Many people are turning to buying a franchise as an alternative to the standard corporate job. They are attracted by the numerous franchise opportunities and the prospect of gaining control over their destiny. The numbers paint a pretty picture as well: according to recent reports, the local franchise industry continues to grow and accounts for more than 3% of the annual GDP.
But, regardless of the business niche you are interested in, if you contemplate the prospect of buying a franchise, you need to first familiarize yourself with the Franchise Disclosure Document (FDD).
What is an FDD?
The FDD is a legal document that every franchise for sale must provide to prospective buyers. The FDD is usually sent by the franchisors a few days before signing the contract or agreeing on any financial transactions.
Most FDDs include the following information:
- An overview of the company’s history
- Initial franchise fees
- Legal obligations for both parties
- Proprietary information and patents
- Termination, transfer, and renewal
Some franchise agreements can also include financial performance representations.
How to Read a Franchise Disclosure Document
A Franchise Disclosure Document runs in hundreds of pages, and it’s usually written in an intimidating language. If you are not familiar with the jargon, it can be hard to comprehend all the important pieces of information. To help you make sense of it and ensure that you won’t be missing any franchise opportunities, we’ll walk you through some of the most important items in an FDD.
Pay Attention to the Franchise Company
Most FDDs begin with a brief history of the franchise for sale and and often include detailed information about the business model, profits, and so on. Although pretty basic, this section can provide valuable insights into the franchise’s past, especially if it has been sold and purchased many times over the years.
Make Sure You Understand the Litigation
Franchisors are required to disclose all litigation they’ve been involved in during the last few years. Don’t get worried if you notice a few claims – even the most successful businesses are bound to have a few cases listed. However, be wary if the franchise has multiple lawsuits or class actions pending that could bankrupt the company.
Carefully Analyze the Estimated Initial Investment
This section details the various costs that you’ll have to pay to become a franchisee. To make sense of the numbers, you need to know what the average initial fees for a similar business are as well as the costs for marketing, equipment, real estate, and so on.
Don’t Neglect the Fees and Expenses
Do yourself a favor and carefully analyze the fees section. Royalties are a regular ongoing fee, but they are not the only ones. Depending on the industry, look for software licensing fees, advertising fees, and so on.
The Financing section of the FDD tells you whether the franchise for sale offers a lending program or if the company has deals with outside lenders. Make sure you understand the financing plan and stipulations. Keep in mind that borrowing from your franchisor is similar to lending money from a bank. Ensure that you follow and respect the credit terms. Otherwise, the franchisor might choose to terminate the agreement.

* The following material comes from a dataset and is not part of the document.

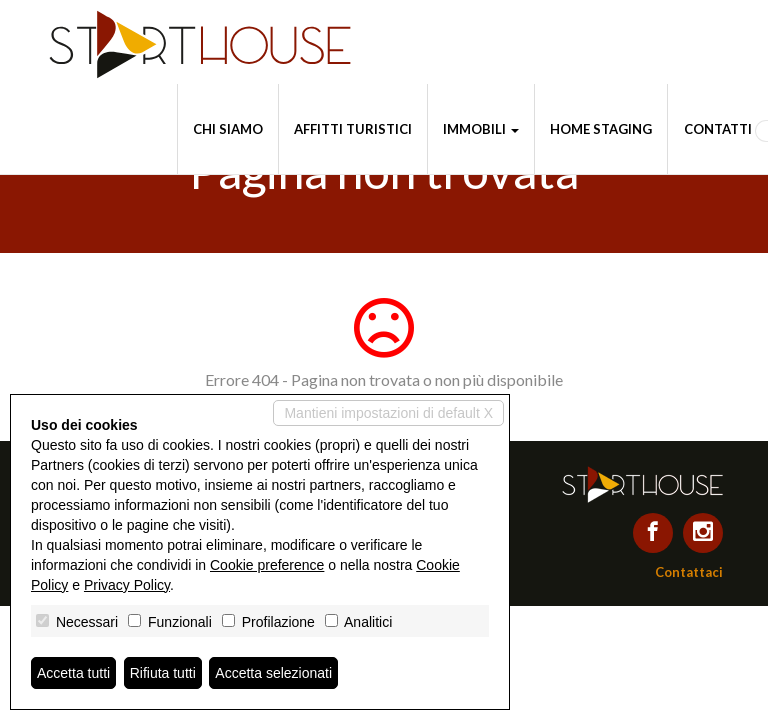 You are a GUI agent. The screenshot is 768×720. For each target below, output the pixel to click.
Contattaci (689, 572)
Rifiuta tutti (163, 673)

Trademarks, Patents, and Proprietary Information
This section of the Franchise Disclosure Document is pretty straightforward, and it lists the patents, copyrights, and trademarks that the franchisor has obtained. A trademark that isn’t registered is a red flag, so keep your eyes opened for any potential problems.
Review the Terms of Termination and Renewal
One of the most important things when reading a franchise agreement is ensuring that you understand the relationship between the franchisee and the franchisor. Carefully review the terms of termination and renewal and make sure you understand how disputes will be resolved. As a rule of thumb, try to include as many financial conditions into the renewal as possible.
Analyze the Financial Statements
One key question to ask yourself is whether the franchisor is making the bulk of its revenue from ongoing royalties (a sign of a profitable business) or from selling new franchises (a potential red flag).
Financial Performance Representation
Some FDD can include details about what the franchisees may expect in terms of sales and profits. This critical information can help you determine whether you should invest or keep looking for other franchise opportunities. Unfortunately, this information is voluntary, and about 70% of franchisors choose not to include it in the document.
In some regards, and FDD is similar to a prenuptial agreement: not very romantic, but you’d better read it carefully before you sign it. Keep these tips in mind when selecting your next franchise opportunity.